Independent evaluations of Cure Violence in Chicago found 30-60% reductions in shootings and killings in areas where it operated. A New York City evaluation found 50% reductions in shootings.

This approach doesn't put anyone in prison. It interrupts the cycle before violence occurs — which is far preferable to incarceration after the fact.

Restorative Justice Programs

As covered in depth elsewhere in this manual, restorative justice produces better outcomes on victim satisfaction, recidivism, and cost than standard punitive approaches for a wide range of offenses.

The Hollow Water Community Holistic Circle Healing process, developed by an Indigenous community in Manitoba, handles sexual abuse cases — one of the most challenging offense categories — through community circles and intensive support processes rather than prison. The program, operating since the late 1980s, has produced very low reoffending rates while keeping families and communities intact.

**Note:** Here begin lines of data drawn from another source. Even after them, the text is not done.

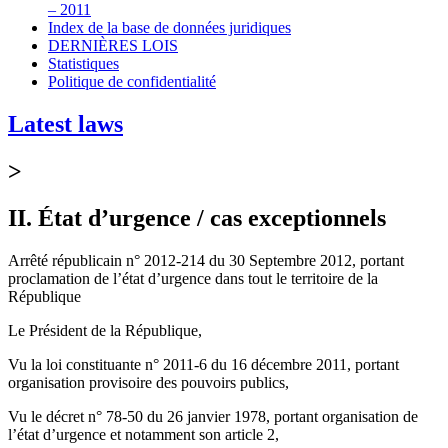
– 2011
Index de la base de données juridiques
DERNIÈRES LOIS
Statistiques
Politique de confidentialité
Latest laws
>
II. État d’urgence / cas exceptionnels
Arrêté républicain n° 2012-214 du 30 Septembre 2012, portant
proclamation de l’état d’urgence dans tout le territoire de la
République
Le Président de la République,
Vu la loi constituante n° 2011-6 du 16 décembre 2011, portant
organisation provisoire des pouvoirs publics,
Vu le décret n° 78-50 du 26 janvier 1978, portant organisation de
l’état d’urgence et notamment son article 2,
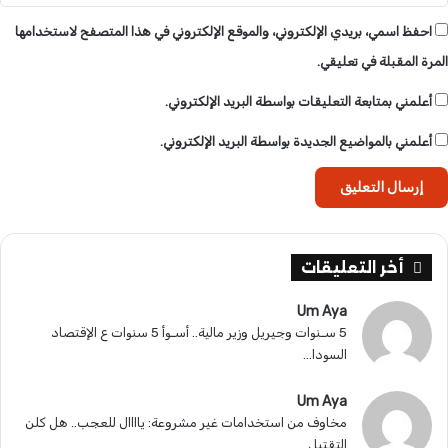
احفظ اسمي، بريدي الإلكتروني، والموقع الإلكتروني في هذا المتصفح لاستخدامها
المرة المقبلة في تعليقي.
أعلمني بمتابعة التعليقات بواسطة البريد الإلكتروني.
أعلمني بالمواضيع الجديدة بواسطة البريد الإلكتروني.
أخر التعليقات
Um Aya
5 سـنوات وجيريل وزير مالية.. أسـوأ 5 سنوات ع الإقتصاد
السودا...
Um Aya
مخاوف من استخدامات غير مشروعة: ياااال للعجب.. هل كلن
التقتيل...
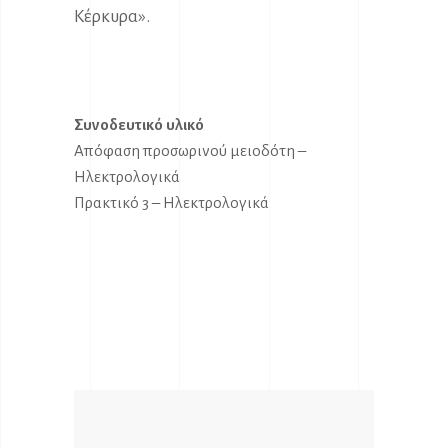
Κέρκυρα».
Συνοδευτικό υλικό
Απόφαση προσωρινού μειοδότη –
Ηλεκτρολογικά
Πρακτικό 3 – Ηλεκτρολογικά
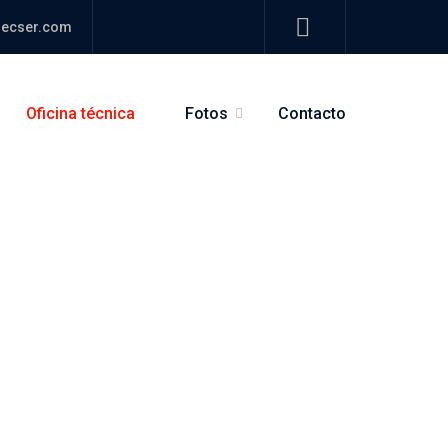
ecser.com
Oficina técnica
Fotos
Contacto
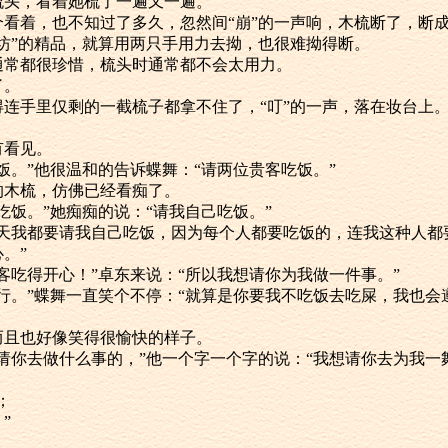
着她梳头，看着她梳了一遍又一遍。
头，一个看着，也不知过了多久，忽然间“崩”的一声响，木梳断了，断
“玉人坊”的精品，就算用两只手用力去拗，也很难拗得断。
头发通常都很珍惜，梳头时通常都不会太用力。
了。
，抖得连手里仅剩的一截梳子都拿不住了，“叮”的一声，落在妆台上
没有看见。
请人吃饭。”他很温和的告诉蝶舞：“请两位贵客吃饭。”
折断的木梳，仿佛已经看痴了。
请人吃饭。”她痴痴的说：“请我自己吃饭。”
笑：“每天我都要请我自己吃饭，因为每个人都要吃饭的，连我这种人
。”
我的贵客吃得开心！”卓东来说：“所以我想请你为我做一件事。”
什么都行。”蝶舞一直笑个不停：“就算是你要我不吃饭去吃屎，我也会
笑，而且也好像笑得很愉快的样子。
道我想请你去做什么事的，”他一个字一个字的说：“我想请你去为我一
；
”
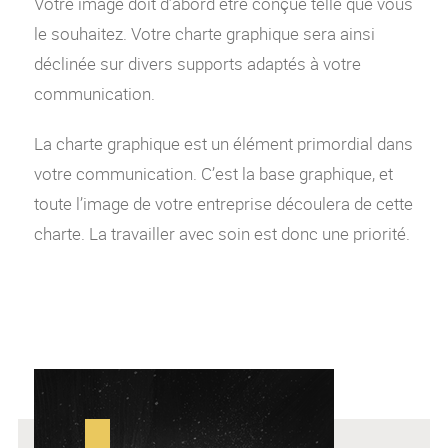
Votre image doit d’abord être conçue telle que vous
le souhaitez. Votre charte graphique sera ainsi
déclinée sur divers supports adaptés à votre
communication.
La charte graphique est un élément primordial dans
votre communication. C’est la base graphique, et
toute l’image de votre entreprise découlera de cette
charte. La travailler avec soin est donc une priorité.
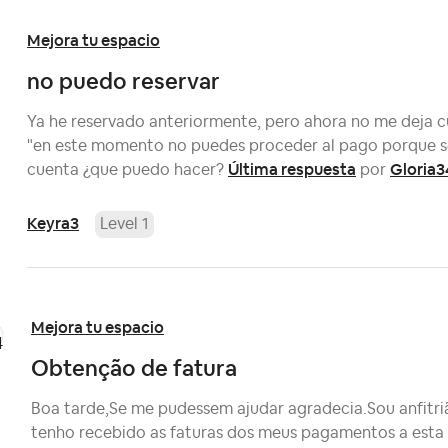
Mejora tu espacio
no puedo reservar
Ya he reservado anteriormente, pero ahora no me deja cu
"en este momento no puedes proceder al pago porque s
Última respuesta
Gloria3
cuenta ¿que puedo hacer?
por
Keyra3
Level 1
Mejora tu espacio
Obtenção de fatura
Boa tarde,Se me pudessem ajudar agradecia.Sou anfitri
tenho recebido as faturas dos meus pagamentos a esta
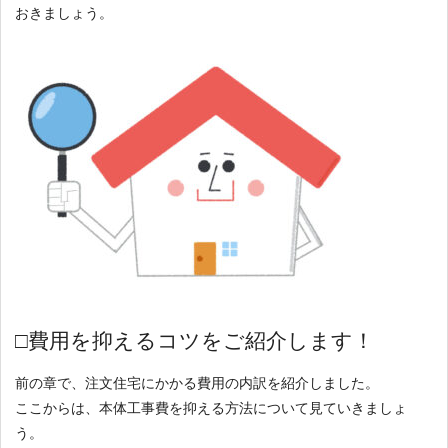
おきましょう。
□費用を抑えるコツをご紹介します！
前の章で、注文住宅にかかる費用の内訳を紹介しました。
ここからは、本体工事費を抑える方法について見ていきましょ
う。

Oakland's Town Hall Project and similar community accountability programs handle neighborhood-level harm — property disputes, interpersonal conflict, threats — without police involvement, using trained community mediators.

Transformative Justice

Transformative justice goes beyond restorative justice by addressing the systemic conditions that produce harm, not just individual incidents. Mimi Kim, who developed Creative Interventions, has documented community-based responses to domestic violence and sexual harm that center survivor safety, accountability, and community transformation rather than incarceration. The results are imperfect — as is the criminal justice system — but they maintain community relationships and address harm without the criminogenic effects of imprisonment.

The Honest Limits

This article would not be honest if it didn't name the limits of current alternatives.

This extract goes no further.